Comieron poco y bebieron menos. Decidieron caminar hasta el mar mientras conversaban sobre los rumores acerca de la movida que amenazaba con dividir a la empresa donde ambas trabajaban. Si se llevaba a cabo la disolución, varios de los empleados pasarían a otra filial y se daría al traste con veinte años de compañerismo. Comentaron también la maravillosa experiencia de la maternidad, y el porqué de su negativa a tener más hijos.
Junto al mar se despidió de su amiga y se sentó frente a las olas dejando que éstas acariciaran sus pies descalzos. Contempló las dunas y recordó su primer beso; habló con las gaviotas que danzaban sobre las aguas ajenas a su presencia, y cuando el sol comenzó su lenta escapada, se levantó y sacudió la arena de su ropa. Dijo adiós a las olas y se marchó.

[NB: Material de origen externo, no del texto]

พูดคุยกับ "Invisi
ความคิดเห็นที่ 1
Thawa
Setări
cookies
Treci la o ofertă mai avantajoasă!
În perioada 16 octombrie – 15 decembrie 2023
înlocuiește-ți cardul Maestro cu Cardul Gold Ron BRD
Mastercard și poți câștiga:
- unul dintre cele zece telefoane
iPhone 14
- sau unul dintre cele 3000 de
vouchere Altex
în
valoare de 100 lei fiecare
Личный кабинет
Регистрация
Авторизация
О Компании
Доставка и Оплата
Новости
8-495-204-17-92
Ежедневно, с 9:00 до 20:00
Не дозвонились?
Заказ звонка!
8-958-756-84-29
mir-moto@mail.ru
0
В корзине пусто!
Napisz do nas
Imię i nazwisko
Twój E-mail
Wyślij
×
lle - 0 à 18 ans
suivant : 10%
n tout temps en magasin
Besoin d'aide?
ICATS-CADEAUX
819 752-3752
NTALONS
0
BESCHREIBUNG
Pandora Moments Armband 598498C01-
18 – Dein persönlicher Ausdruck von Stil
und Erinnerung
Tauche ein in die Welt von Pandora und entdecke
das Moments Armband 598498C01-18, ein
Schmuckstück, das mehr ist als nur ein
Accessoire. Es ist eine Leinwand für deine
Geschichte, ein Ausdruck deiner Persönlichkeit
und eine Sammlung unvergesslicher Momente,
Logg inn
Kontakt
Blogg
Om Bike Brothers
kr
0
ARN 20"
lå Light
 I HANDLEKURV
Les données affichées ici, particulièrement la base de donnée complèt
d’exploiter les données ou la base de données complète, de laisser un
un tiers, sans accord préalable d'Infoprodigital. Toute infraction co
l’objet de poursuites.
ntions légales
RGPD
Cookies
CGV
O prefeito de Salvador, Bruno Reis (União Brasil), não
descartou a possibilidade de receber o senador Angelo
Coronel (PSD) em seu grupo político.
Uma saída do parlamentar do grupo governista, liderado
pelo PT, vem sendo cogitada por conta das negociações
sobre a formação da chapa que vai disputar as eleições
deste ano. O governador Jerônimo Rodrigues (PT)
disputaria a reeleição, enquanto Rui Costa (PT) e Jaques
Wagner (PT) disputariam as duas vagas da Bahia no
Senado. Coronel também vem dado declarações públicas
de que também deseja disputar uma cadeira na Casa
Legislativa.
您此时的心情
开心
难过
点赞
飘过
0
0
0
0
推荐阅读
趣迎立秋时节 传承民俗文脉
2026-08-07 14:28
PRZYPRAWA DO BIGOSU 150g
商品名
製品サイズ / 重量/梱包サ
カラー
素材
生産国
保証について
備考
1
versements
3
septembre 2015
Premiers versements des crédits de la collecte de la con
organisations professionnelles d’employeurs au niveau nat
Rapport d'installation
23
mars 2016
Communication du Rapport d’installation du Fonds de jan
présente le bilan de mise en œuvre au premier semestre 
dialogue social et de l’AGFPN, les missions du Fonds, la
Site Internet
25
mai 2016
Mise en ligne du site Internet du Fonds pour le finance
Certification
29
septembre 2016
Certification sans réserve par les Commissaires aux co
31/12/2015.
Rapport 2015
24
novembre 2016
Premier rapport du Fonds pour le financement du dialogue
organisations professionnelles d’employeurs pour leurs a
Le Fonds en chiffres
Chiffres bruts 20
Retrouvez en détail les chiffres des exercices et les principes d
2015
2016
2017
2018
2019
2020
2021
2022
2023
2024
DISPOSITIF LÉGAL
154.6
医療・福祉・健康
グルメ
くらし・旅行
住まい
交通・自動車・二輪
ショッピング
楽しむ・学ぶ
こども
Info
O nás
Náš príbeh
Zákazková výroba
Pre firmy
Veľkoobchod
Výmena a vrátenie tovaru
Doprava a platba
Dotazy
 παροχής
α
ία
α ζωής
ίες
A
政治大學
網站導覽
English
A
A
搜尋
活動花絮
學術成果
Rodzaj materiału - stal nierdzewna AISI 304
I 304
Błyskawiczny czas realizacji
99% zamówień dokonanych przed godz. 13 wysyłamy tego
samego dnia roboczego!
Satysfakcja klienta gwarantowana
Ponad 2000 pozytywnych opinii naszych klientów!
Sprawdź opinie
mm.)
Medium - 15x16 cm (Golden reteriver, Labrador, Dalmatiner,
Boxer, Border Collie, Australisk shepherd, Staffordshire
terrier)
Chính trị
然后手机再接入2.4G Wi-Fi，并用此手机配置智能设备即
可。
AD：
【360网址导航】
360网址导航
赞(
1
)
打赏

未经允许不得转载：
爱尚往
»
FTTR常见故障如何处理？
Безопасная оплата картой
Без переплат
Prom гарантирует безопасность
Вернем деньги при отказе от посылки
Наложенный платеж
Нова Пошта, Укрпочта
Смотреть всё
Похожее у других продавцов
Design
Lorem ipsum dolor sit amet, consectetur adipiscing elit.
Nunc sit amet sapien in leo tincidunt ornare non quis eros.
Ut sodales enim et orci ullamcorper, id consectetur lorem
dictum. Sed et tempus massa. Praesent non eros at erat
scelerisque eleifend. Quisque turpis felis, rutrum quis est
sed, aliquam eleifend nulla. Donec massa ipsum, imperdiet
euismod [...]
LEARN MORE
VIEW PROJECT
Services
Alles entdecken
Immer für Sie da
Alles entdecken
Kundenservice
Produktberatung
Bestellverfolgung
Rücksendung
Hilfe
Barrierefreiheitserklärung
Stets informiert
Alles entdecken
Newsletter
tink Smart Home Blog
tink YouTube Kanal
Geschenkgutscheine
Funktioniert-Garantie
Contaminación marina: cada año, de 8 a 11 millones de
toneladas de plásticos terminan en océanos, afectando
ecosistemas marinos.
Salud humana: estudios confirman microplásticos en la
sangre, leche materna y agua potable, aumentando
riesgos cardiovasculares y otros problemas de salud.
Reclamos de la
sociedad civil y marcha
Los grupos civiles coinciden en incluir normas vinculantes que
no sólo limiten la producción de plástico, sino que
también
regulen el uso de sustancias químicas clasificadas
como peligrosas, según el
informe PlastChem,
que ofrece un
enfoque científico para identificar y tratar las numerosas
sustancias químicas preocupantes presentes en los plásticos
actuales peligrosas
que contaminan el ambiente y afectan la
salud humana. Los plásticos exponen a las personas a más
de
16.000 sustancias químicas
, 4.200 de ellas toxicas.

Aún era temprano y su marido y su hijo tardarían en llegar, por tanto, tenía tiempo suficiente para tomar su baño. El día le había resultado muy ameno y la excursión hasta el mar había reconfortado a su espíritu. Permaneció en el baño con los ojos cerrados hasta que cubrió su cuerpo con la toalla. Tomó una rosa del pequeño jarrón que descansaba junto a la ventana y subió con paso cansado hasta la habitación, donde volvió a colocarse de espaldas al espejo. Se vistió con su mejor vestido, limpió de maquillaje su rostro, y tras aspirar el aroma de la rosa tomó su diario. Miró largo rato a su alrededor y escribió unas letras.
Con la rosa entre sus manos hinchadas se tendió en la cama y, al instante, un breve estremecimiento sacudió por un momento sus músculos. Cuando se relajó, una sonrisa se dibujó en su rostro sereno, y una lágrima resbaló por su mejilla limpia. En aquel momento se durmió.
Sobre la cómoda, en su diario, quedaron sus últimos versos:
Y cuando llegue la noche vestida de silencios
escuchad mi voz:
Suave susurro que se mece con la brisa
escuchad mi voz:
Suave susurro que se mece con la brisa
que abraza
vuestros sueños...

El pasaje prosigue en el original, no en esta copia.